> Exercise details
Of all the entries below, only the lines from the one with "Buy stainless steel round bar" up to and including the one with "ASTM/ASME A276 304 Steel Bright Bars Stocks" are to be duplicated exactly.

> Dataset items
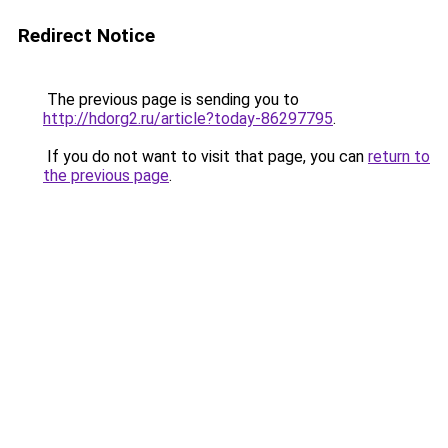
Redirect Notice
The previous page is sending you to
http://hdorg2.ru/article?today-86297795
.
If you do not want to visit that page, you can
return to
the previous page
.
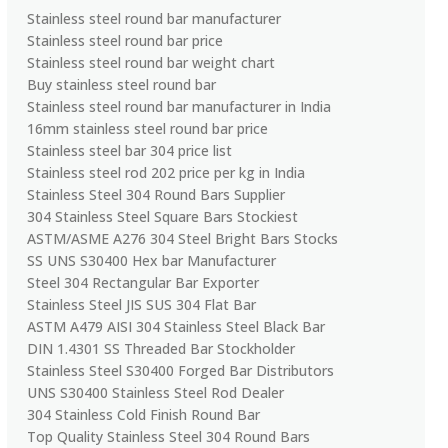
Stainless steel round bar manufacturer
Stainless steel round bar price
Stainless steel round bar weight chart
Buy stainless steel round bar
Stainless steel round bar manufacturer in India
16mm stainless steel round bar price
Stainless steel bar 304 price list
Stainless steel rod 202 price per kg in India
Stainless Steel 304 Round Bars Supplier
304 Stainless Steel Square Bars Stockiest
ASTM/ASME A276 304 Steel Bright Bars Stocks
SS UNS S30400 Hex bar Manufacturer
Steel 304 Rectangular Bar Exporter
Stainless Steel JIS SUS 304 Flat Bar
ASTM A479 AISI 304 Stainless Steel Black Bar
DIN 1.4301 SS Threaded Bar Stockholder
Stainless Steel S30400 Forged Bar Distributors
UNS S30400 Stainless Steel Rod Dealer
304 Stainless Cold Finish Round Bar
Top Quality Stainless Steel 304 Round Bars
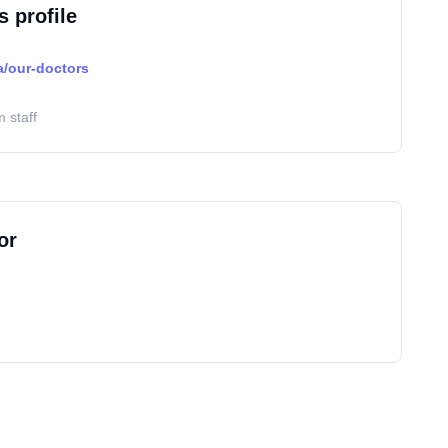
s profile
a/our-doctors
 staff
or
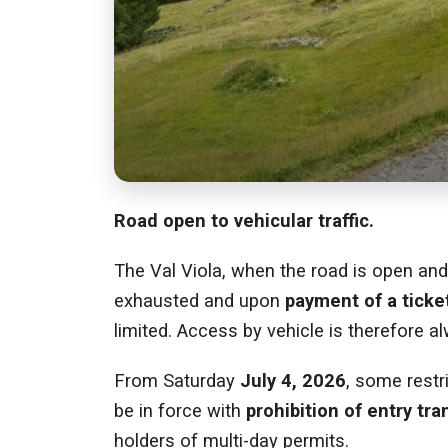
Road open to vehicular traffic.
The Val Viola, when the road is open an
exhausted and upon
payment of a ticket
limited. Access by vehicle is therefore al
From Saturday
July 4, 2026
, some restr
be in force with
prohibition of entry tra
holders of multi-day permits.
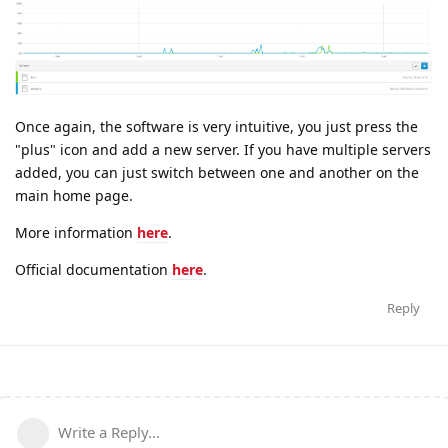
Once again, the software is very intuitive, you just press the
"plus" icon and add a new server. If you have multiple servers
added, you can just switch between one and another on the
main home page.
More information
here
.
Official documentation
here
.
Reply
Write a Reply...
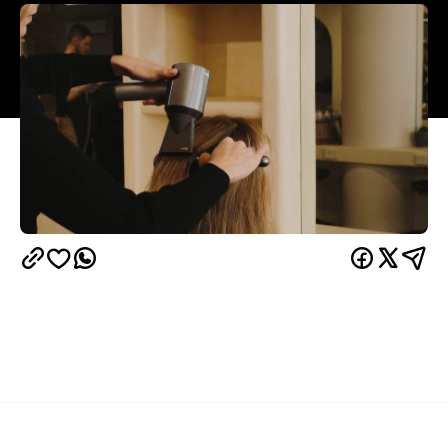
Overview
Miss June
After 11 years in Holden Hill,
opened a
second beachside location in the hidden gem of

==

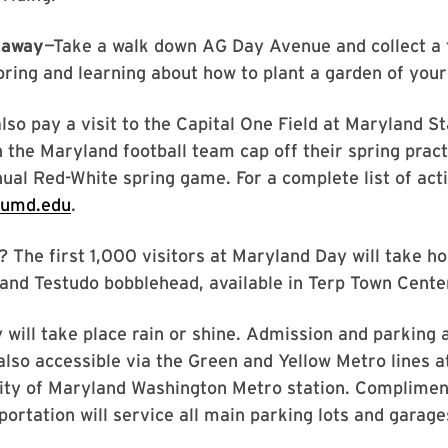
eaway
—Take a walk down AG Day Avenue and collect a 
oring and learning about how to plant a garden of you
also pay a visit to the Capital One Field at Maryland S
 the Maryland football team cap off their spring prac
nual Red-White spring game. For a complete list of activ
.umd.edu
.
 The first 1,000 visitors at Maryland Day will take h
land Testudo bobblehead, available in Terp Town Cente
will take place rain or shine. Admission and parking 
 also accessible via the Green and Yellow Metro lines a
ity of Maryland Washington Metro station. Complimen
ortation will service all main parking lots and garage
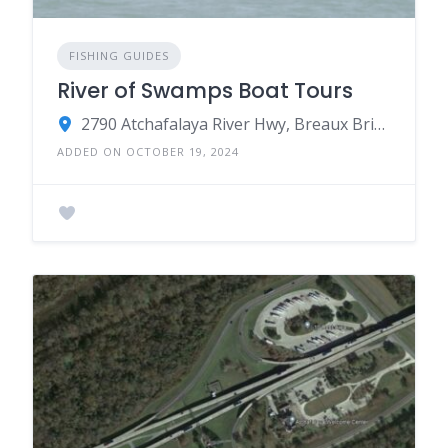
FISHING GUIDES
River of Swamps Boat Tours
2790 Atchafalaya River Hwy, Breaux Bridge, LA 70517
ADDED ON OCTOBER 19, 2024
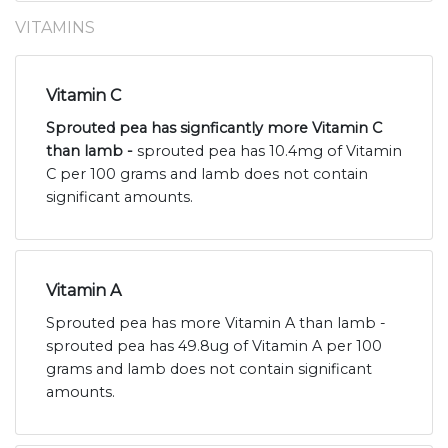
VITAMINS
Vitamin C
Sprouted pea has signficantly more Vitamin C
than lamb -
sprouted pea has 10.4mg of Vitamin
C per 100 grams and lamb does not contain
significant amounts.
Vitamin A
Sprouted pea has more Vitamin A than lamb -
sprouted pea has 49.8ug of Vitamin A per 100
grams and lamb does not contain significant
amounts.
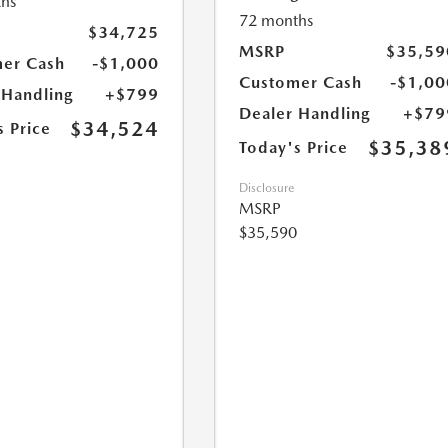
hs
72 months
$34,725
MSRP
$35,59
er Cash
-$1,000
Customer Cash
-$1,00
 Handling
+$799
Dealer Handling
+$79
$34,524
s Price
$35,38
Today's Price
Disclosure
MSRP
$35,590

> Written response
Buy stainless steel round bar
Stainless steel round bar manufacturer in India
16mm stainless steel round bar price
Stainless steel bar 304 price list
Stainless steel rod 202 price per kg in India
Stainless Steel 304 Round Bars Supplier
304 Stainless Steel Square Bars Stockiest
ASTM/ASME A276 304 Steel Bright Bars Stocks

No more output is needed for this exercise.